At the end of last month, the Securities and Exchange Commission (SEC) published a 517 page document that details a whole host of new requirements for ratings agencies and those that use ratings in their day to day operations (ergo most of the market). The paper adds to the regulator’s recent investigation into he feasibility of a system in which a public or private utility or a self-regulatory organisation would assign a nationally recognised statistical rating organisation (NRSRO) to determine credit ratings for structured finance products.
The focus of the new rules is to improve transparency into and oversight of the ratings sector, which has come under heavy fire since the financial crisis for potential conflicts of interest in its pricing schemes and a lack of data transparency around ratings themselves. The SEC is therefore proposing amendments to current ratings rules, a new rule and form that would apply to providers of third party due diligence services for asset backed securities and requirements for more data to be published about the findings of these due diligence reports.
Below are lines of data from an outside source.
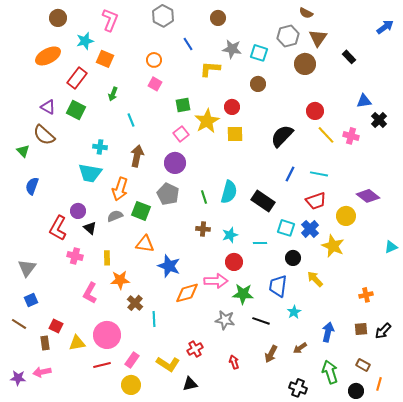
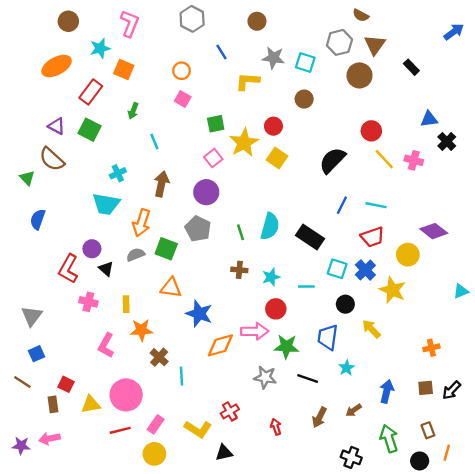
yellow square: (235, 134) -> (277, 158), turned 36
cyan cross: (100, 147) -> (118, 173), turned -32
brown rectangle: (363, 365) -> (428, 430), turned 40

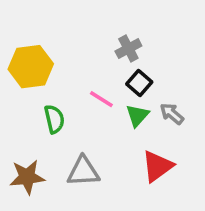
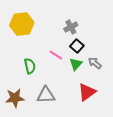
yellow hexagon: (31, 67) -> (22, 24), moved

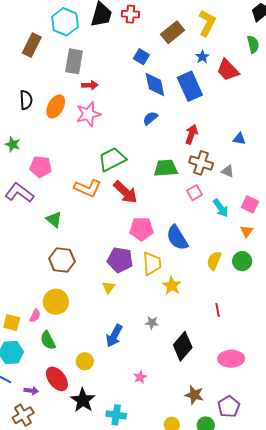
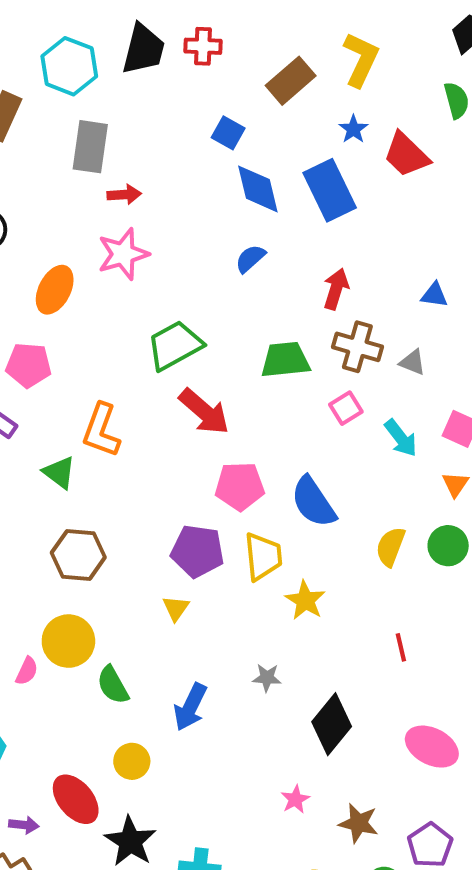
orange ellipse: (56, 106) -> (55, 290), moved
orange L-shape: (88, 188) -> (101, 430), moved, turned 88
green semicircle: (48, 340) -> (113, 685), moved
pink ellipse: (231, 359) -> (432, 747), turned 30
pink star: (140, 377) -> (295, 799), moved

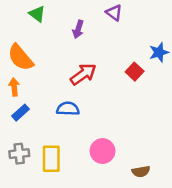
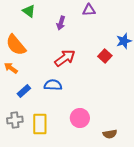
purple triangle: (114, 13) -> (89, 10), turned -40
orange arrow: (14, 87) -> (11, 68), turned -48
blue rectangle: (20, 113) -> (24, 91), moved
Industry participants have less than 60 days to respond to the proposed rules and provide feedback about the potential impact of such moves.
In terms of changes to ratings rules as they currently stand, the SEC would require these agencies to introduce and document “an effective internal control structure governing the implementation of and adherence to policies, procedures, and methodologies for determining credit ratings”. These compliance requirements would involve much more prescriptive levels of acceptability regarding the policies, procedures and methodologies for determining ratings. The regulator is therefore seeking some input from the market about what it should be looking for in these judgements.
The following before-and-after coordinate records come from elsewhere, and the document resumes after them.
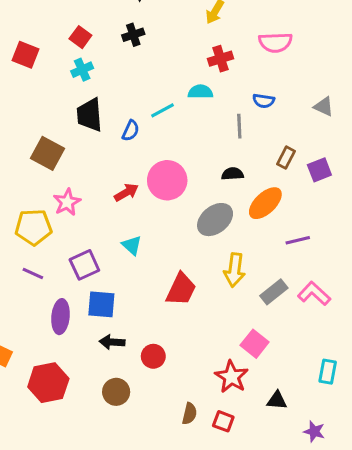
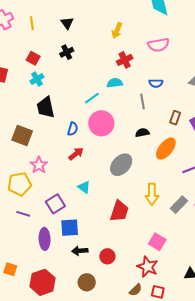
blue semicircle: (131, 131) -> (73, 129), moved
pink circle: (167, 180) -> (101, 123), moved
gray ellipse: (215, 220) -> (121, 165), moved
pink square: (255, 344) -> (157, 242), moved
red star: (231, 377) -> (147, 267), moved
brown semicircle: (190, 414) -> (136, 290), turned 40

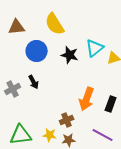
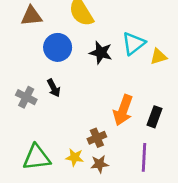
gray cross: (13, 89) -> (26, 97), turned -35
purple line: (103, 135) -> (144, 157), turned 65

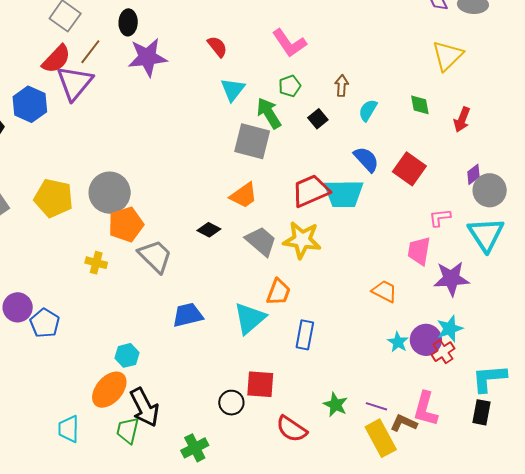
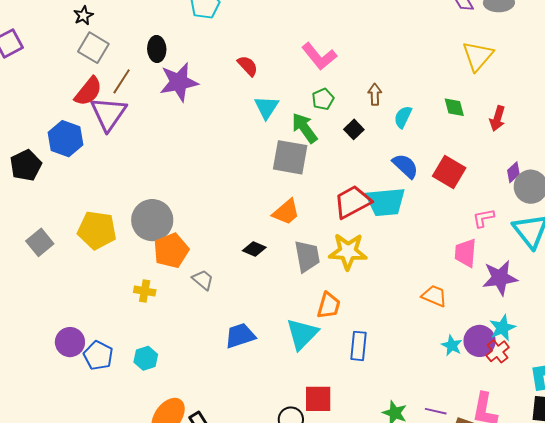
gray trapezoid: (261, 241) -> (307, 256), turned 44
gray trapezoid: (155, 256) -> (203, 280), size x0.6
cyan hexagon: (127, 355) -> (146, 358), moved

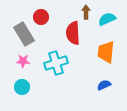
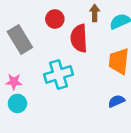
red circle: (41, 17) -> (55, 19), moved
pink star: (23, 61) -> (14, 82), moved

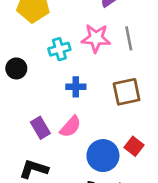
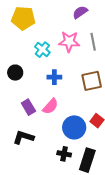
cyan cross: (59, 49) -> (42, 50), turned -35
black circle: (16, 68) -> (15, 73), moved

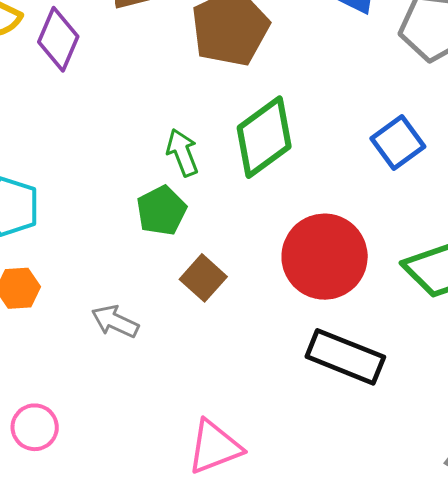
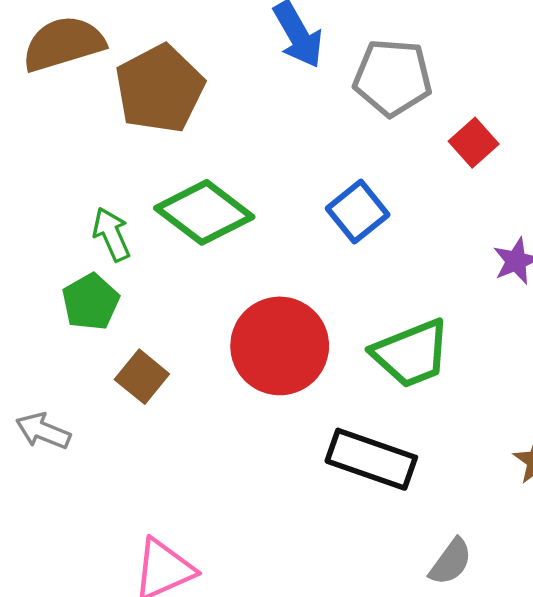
green diamond: (264, 137) -> (204, 212), turned 76
black rectangle: (345, 357) -> (371, 459), moved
The SEC is also reviewing what the term “recordkeeping” means in this context and the level of data that these agencies should be storing and providing to the regulator on demand. This sits alongside a whole host of new rules related to conflicts of interest and management structures deemed acceptable to prevent these conflicts, as well as details of potential fines and other penalties for non-compliance.
In terms of data disclosure, the SEC is asking firms for feedback about the level of public disclosure needed. It is suggesting that performance measurement statistics should be provided alongside ratings and details about how the rating was determined, including historical data related to previous ratings. To this end, the SEC proposes that it: “shall require an NRSRO to ensure that credit ratings are determined using procedures and methodologies, including qualitative and quantitative data and models, that are in accordance with the policies and procedures of the NRSRO for the development and modification of credit rating procedures and methodologies.”
This level of data would be provided by a new form that would include disclosure of information relating to the assumptions underlying the credit rating procedures and methodologies and the data that was relied on to determine the credit rating. Moreover, if applicable, it would also include how the NRSRO used servicer or remittance reports, and with what frequency, to conduct surveillance of the credit rating. Supplementary information would also be required that could be used by investors and other users of credit ratings to better understand credit ratings in each class of credit rating issued by the NRSRO.
These more intensive data requirements will certainly alter the way firms consume data from ratings agencies, as well as requiring these agencies to invest in their internal data provision capabilities and recordkeeping systems.